Then the tide started to turn.

     First, Teddy Newberry's dead body showed up on the bitter cold evening of January 7, 1933. He was found lying face down in a ditch in Porter county, Indiana.

     After Newberry was killed, Tony Cermak lost his nerve. Tony was absolutely certain that the outfit had pegged Louis "Short Pants" Campagna; Al Capone's former bodyguard was going to kill him.

     He may have been right. According to newsman Jack Lait, in late 1933, the syndicate's hit men tried to blow up Cermak's car early one morning in the middle of Chicago's loop.

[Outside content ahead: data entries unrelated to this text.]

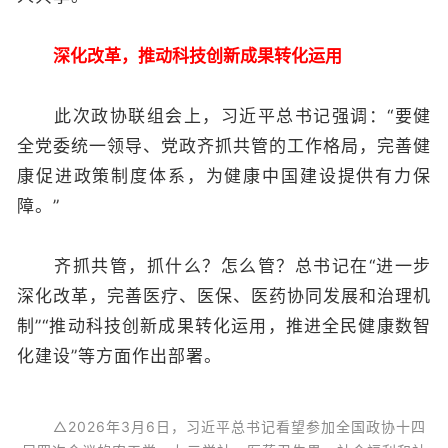
深化改革，推动科技创新成果转化运用
此次政协联组会上，习近平总书记强调：“要健
全党委统一领导、党政齐抓共管的工作格局，完善健
康促进政策制度体系，为健康中国建设提供有力保
障。”
齐抓共管，抓什么？怎么管？总书记在“进一步
深化改革，完善医疗、医保、医药协同发展和治理机
制”“推动科技创新成果转化运用，推进全民健康数智
化建设”等方面作出部署。
△2026年3月6日，习近平总书记看望参加全国政协十四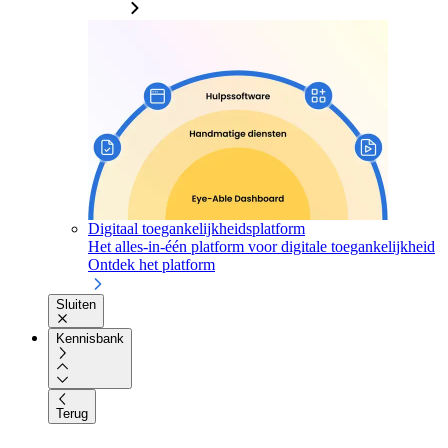
Digitaal toegankelijkheidsplatform
Het alles-in-één platform voor digitale toegankelijkheid
Ontdek het platform
Sluiten
Kennisbank
Terug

     After that, Cermak beefed up his security forces and moved from the Congress hotel to the Morrison hotel where he paid for a private elevator that went non-stop to his penthouse suite. He increased his city police guard from two to five officers and had detectives sent to protect his daughters and hired on private bodyguards to augment his city police detail and then took a midnight train to Miami where he owned a home.

     The job to end the union war with the Touhys and take out Anton Cermak fell to Paul Ricca, acting boss since Nitti had been shot. Ricca determined that the only way to deal with Cermak was to kill him. But, knocking off the mayor of the nation's second largest city would bring down more heat on the mob then Cermak ever could have gathered. Unless, of course, the murder could be thumbed off on a "nut case."

     The "Nutcase" they found was Giuseppe Zangara, a hapless Italian immigrant with a gambling problem, who was into the outfit for his eye teeth.